─── Records for this exercise ───

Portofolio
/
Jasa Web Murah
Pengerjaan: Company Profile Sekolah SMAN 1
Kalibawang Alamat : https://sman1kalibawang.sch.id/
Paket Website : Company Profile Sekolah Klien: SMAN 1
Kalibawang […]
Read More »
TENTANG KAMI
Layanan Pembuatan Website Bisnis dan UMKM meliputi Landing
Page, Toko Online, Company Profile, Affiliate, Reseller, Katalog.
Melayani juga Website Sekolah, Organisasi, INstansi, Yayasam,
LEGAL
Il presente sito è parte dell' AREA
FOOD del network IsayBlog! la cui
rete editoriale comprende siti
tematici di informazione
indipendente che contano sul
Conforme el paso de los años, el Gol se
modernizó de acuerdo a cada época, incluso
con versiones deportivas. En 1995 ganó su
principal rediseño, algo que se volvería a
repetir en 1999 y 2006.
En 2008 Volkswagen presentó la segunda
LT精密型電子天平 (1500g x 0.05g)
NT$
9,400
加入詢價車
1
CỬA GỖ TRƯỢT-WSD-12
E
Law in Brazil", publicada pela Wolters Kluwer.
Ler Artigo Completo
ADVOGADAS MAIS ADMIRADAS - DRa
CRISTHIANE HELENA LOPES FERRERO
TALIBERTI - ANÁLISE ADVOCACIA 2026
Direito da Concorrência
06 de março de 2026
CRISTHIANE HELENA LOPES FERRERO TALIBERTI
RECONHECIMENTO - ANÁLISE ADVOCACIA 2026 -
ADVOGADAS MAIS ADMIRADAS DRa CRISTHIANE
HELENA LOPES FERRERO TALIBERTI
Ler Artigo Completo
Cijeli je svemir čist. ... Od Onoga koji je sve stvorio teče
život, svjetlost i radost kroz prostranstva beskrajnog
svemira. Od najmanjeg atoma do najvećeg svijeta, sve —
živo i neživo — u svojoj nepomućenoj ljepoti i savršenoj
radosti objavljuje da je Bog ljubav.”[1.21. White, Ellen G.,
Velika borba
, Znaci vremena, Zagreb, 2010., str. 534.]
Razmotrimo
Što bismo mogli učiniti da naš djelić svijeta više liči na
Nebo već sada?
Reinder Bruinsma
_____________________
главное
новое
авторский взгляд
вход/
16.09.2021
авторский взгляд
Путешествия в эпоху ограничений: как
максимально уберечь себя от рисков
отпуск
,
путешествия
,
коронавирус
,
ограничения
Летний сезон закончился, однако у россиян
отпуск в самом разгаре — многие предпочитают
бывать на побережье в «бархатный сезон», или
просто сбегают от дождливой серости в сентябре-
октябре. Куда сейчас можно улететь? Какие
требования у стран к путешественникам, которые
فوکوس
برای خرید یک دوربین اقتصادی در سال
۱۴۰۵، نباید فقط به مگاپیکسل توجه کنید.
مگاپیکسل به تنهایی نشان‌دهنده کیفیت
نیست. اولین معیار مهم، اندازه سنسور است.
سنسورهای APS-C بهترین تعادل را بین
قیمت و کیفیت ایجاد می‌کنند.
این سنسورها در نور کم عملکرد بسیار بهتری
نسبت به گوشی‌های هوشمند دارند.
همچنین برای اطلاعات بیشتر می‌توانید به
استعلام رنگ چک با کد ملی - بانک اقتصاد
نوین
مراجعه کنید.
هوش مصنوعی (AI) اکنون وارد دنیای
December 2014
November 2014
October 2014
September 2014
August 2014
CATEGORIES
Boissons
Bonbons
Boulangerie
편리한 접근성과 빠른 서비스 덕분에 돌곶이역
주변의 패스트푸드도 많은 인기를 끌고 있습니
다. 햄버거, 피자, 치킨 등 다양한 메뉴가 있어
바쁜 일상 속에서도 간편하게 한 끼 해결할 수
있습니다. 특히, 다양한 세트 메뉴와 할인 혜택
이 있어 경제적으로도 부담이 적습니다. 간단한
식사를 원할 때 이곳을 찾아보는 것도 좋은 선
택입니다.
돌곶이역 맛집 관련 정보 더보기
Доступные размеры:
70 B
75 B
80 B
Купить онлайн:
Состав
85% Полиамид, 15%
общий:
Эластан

───

What the task requires:
Every line from the one containing "식사를 원할 때 이곳을 찾아보는 것도 좋은 선" through the last line of the entries should be output exactly; nothing else belongs in the reply.

Result:
식사를 원할 때 이곳을 찾아보는 것도 좋은 선
택입니다.
돌곶이역 맛집 관련 정보 더보기
Доступные размеры:
70 B
75 B
80 B
Купить онлайн:
Состав
85% Полиамид, 15%
общий:
Эластан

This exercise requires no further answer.